As a consequence of D.07-12-055 which resolved Cal Water’s 2006 GRC, Cal Water was required to demonstrate that its non-regulated Extended Service Protection (ESP) business or its successor complies with CPUC rules. Cal Water made an administrative compliance filing in 2008 which was rejected. Cal Water subsequently filed A.08-05-019 requesting Commission confirmation that the interaction between Cal Water, CWS Utility Services, and Home Service USA complied with all applicable rules. During the proceeding, the CPUC established a memorandum account to record Cal Water’s revenues and expenses related to the non-regulated service line insurance business. The application is being processed in 2011 and 2012 after the CPUC adopted comprehensive rules for the relationships between regulated utilities and their unregulated affiliates and the rules for offering non-tariffed products and services. These rules went into effect on June 30, 2011 as a result of D.10-10-019. The CPUC’s ratepayer advocate testified that Cal Water’s customers should receive some of the proceeds from the sale of the non-regulated ESP business as well as other program revenues. While Cal Water challenged these claims and presented its own testimony, the parties were able to reach a settlement on all issues in the case. The proposed settlement, which was filed in October 2011, describes the accounting and revenue sharing applicable to the non-regulated service line business after June 30, 2011 and proposes a monetary settlement of $2.1 million to ratepayers to resolve all issues related to non-regulated service line business activity from 2007 through June 30, 2011. The settlement is still subject to approval by the CPUC. Cal Water anticipates that the CPUC will approve the settlement in the second quarter of 2012. A $2.1 million regulatory liability and reduction to revenues was recorded during the third quarter of 2011. The amount is expected to be refunded on ratepayer bills over a 12-month period.

 

2012 Expense Offset filings

 

In 2012, Cal Water filed advice letters to offset increased purchased water and pump tax rates in six of its regulated districts totaling $5.7 million in annual revenue.
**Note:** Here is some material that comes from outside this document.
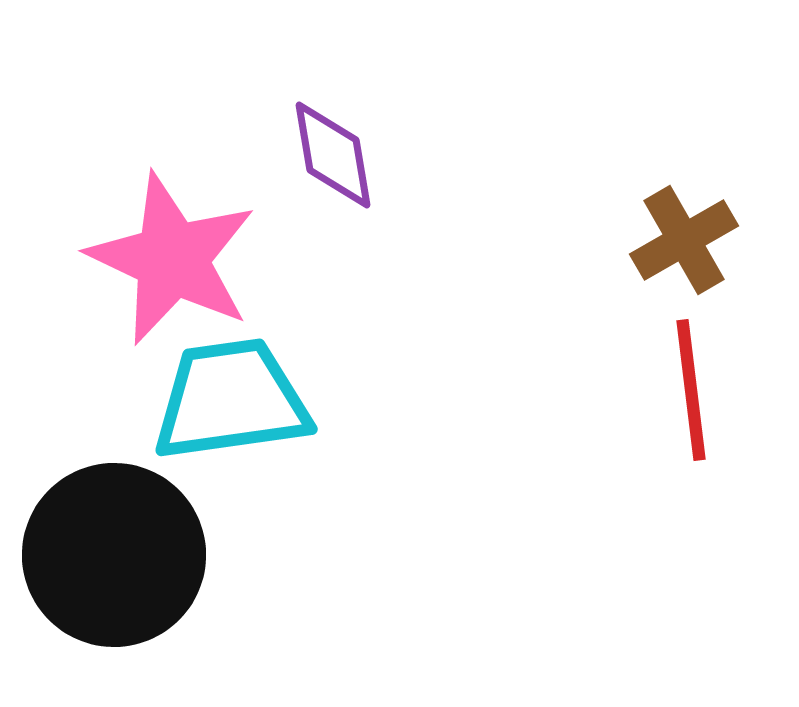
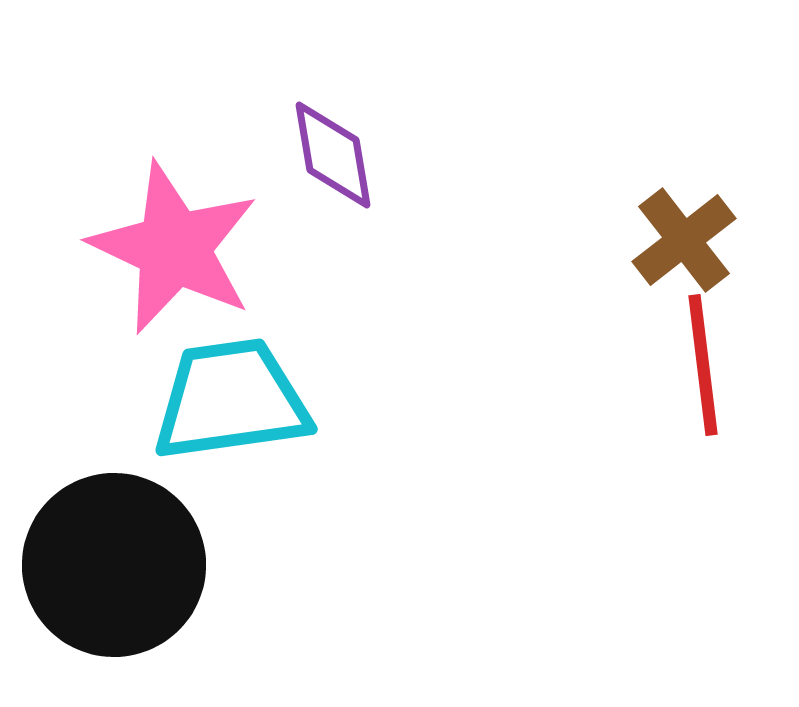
brown cross: rotated 8 degrees counterclockwise
pink star: moved 2 px right, 11 px up
red line: moved 12 px right, 25 px up
black circle: moved 10 px down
Expense offsets are dollar-for-dollar increases in revenue to match increased expenses and interact with the WRAM and MCBA mechanisms so that net operating income is not affected by an offset increase.

 

In the future, Cal Water plans to file advice letters to offset expected increases in purchased water and pump tax charges in some districts. Cal Water cannot predict the exact timing or dollar amount of the changes.

 

2012 Ratebase Offset filings

 

In 2012, Cal Water filed an advice letter to offset several infrastructure improvement projects in four districts totaling $0.7 million in annual revenue. For these offsets, Cal Water also filed 12 month surcredits to the customers to account for the use of internal labor to complete the flat to meter projects.  These surcredits total $0.5 million.  Companies are allowed to file rate base offsets to increase revenues for construction projects authorized in GRCs when the plant is placed in service. The project for this filing was authorized in the 2009 GRC. The remaining $71.7 million of advice letter projects are scheduled to be completed during 2012 and 2013.

 

LIQUIDITY

 

Cash flow from Operations

 

Cash flow from operations for the first quarter of 2012 was $22.9 million compared to $24.6 million for the same period of 2011. In general, cash flow from operations is primarily generated by net income, non-cash expense for depreciation and amortization, deferred income taxes, regulatory liabilities, and other current liabilities. Cash generated by operations varies during the year due to customer billings, timing of contributions to our benefit plans, and timing of estimated tax payments.

 

During the first quarter of 2012 we made contributions of $6.0 million to our pension and retiree health care plans. During the first quarter of 2011, we did not make contributions to our pension and retiree health care plans. During the first quarter of 2011, we paid $2.1 million of property taxes and did not pay any property taxes during the first quarter of 2012.

 

The water business is seasonal. Billed revenue is lower in the cool, wet winter months when less water is used compared to the warm, dry summer months when water use is highest. This seasonality results in the possible need for short-term borrowings under the bank lines of credit in the event cash is not available to cover operating and capital costs during the winter period. The increase in cash flows during the summer allows short-term borrowings to be paid down. Customer water usage can be lower than normal in years when more than normal precipitation falls in our service areas or temperatures are lower than normal, especially in the summer months. The reduction in water usage reduces cash flows from operations and increases the need for short-term bank borrowings. In addition, short-term borrowings are used to finance capital expenditures until long-term financing is arranged.

 

Investing Activities

 

During the first quarter of 2012 and 2011, we used $28.7 million and $24.5 million, respectively, of cash for both company-funded and developer-funded capital expenditures. For 2012, our capital budget is approximately $100 to $125 million.  Annual expenditures fluctuate each year due to the availability of construction resources and our ability to obtain construction permits in a timely manner.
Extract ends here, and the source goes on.